Je brandis l'ancienne épée de bronze, et au moment où je m'apprêtais à agir, la bête inclina la tête et chargea. Fou de rage, je faillis me cogner la tête contre un mur, mais le jeune maître continuait de hurler derrière moi, comme s'il craignait que le démon serpent ne m'entende pas. Voyant mon hésitation, il saisit, pour une raison inconnue, une arbalète et des flèches de bambou, et la planta dans la tête du démon serpent.
Je ne m'attendais pas à ce que le jeune maître soit si téméraire. Maintenant que je suis à portée du serpent, s'il fait un geste imprudent, le serpent ne pourra pas l'atteindre, mais qu'adviendra-t-il de moi ? Cependant, dès que le jeune maître a fait un mouvement, j'ai vu la flèche de bambou siffler en direction du serpent. Aussitôt, j'ai levé mon épée antique en bronze et j'ai frappé directement la tête du serpent.
Nos ancêtres nous ont appris que pour abattre un homme, il faut d'abord abattre son cheval
; pour capturer un voleur, il faut d'abord capturer son roi. Aussi, si nous voulions terrasser le serpent, il nous fallait naturellement viser son point le plus vital. Mais je ne m'attendais pas à ce que le serpent ne daigne même pas regarder la flèche de bambou que le jeune maître lui avait décochée, préférant foncer droit sur mon épée de bronze comme un fou.

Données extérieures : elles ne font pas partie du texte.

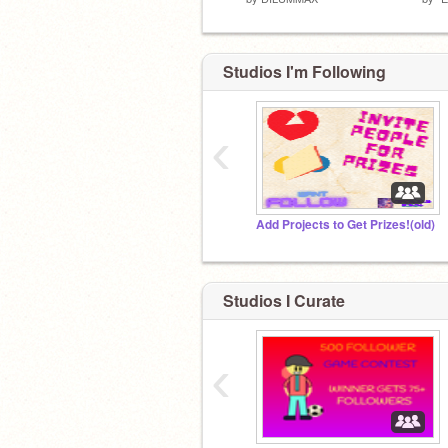
Studios I'm Following
‹
Add Projects to Get Prizes!(old)
Studios I Curate
‹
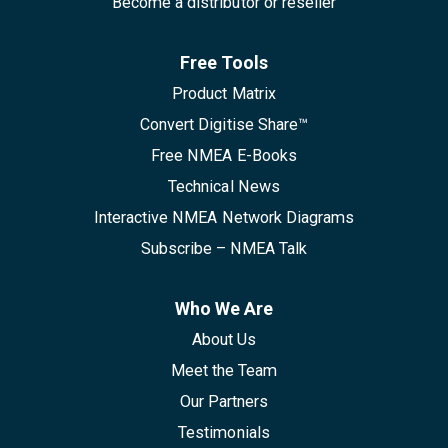
Become a distributor or reseller
Free Tools
Product Matrix
Convert Digitise Share™
Free NMEA E-Books
Technical News
Interactive NMEA Network Diagrams
Subscribe – NMEA Talk
Who We Are
About Us
Meet the Team
Our Partners
Testimonials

J'ai été surpris, mais j'ai vite repris mes esprits. Mon épée de bronze antique est une arme divine venue de l'Antiquité
; qui a peur de qui
? Sans hésiter, je l'ai affrontée de front.
Avec un grand fracas, mon épée s'abattit sur le sol comme sur du métal, projetant des étincelles. Pire encore, je me tenais sur des rochers inégaux, et la force de l'impact du serpent faillit me faire perdre l'équilibre et tomber. Malgré tout, je réussis à me rattraper en un éclair.
À ma grande surprise, le serpent ne profita pas de l'occasion pour lancer une attaque sournoise ; il se contenta de me fixer froidement de ses yeux étranges.
Après avoir retrouvé mon équilibre, j'eus enfin l'occasion d'observer le serpent. Ce que je vis me stupéfia une fois de plus. L'ancienne épée de bronze que je tenais pouvait aisément trancher des chaînes de fer, et pourtant, lors de notre combat rapproché, je n'étais pas parvenu à égratigner le serpent le moins du monde. Cette créature était d'une résistance incroyable. Pas étonnant qu'elle ait complètement ignoré les flèches de bambou du jeune maître.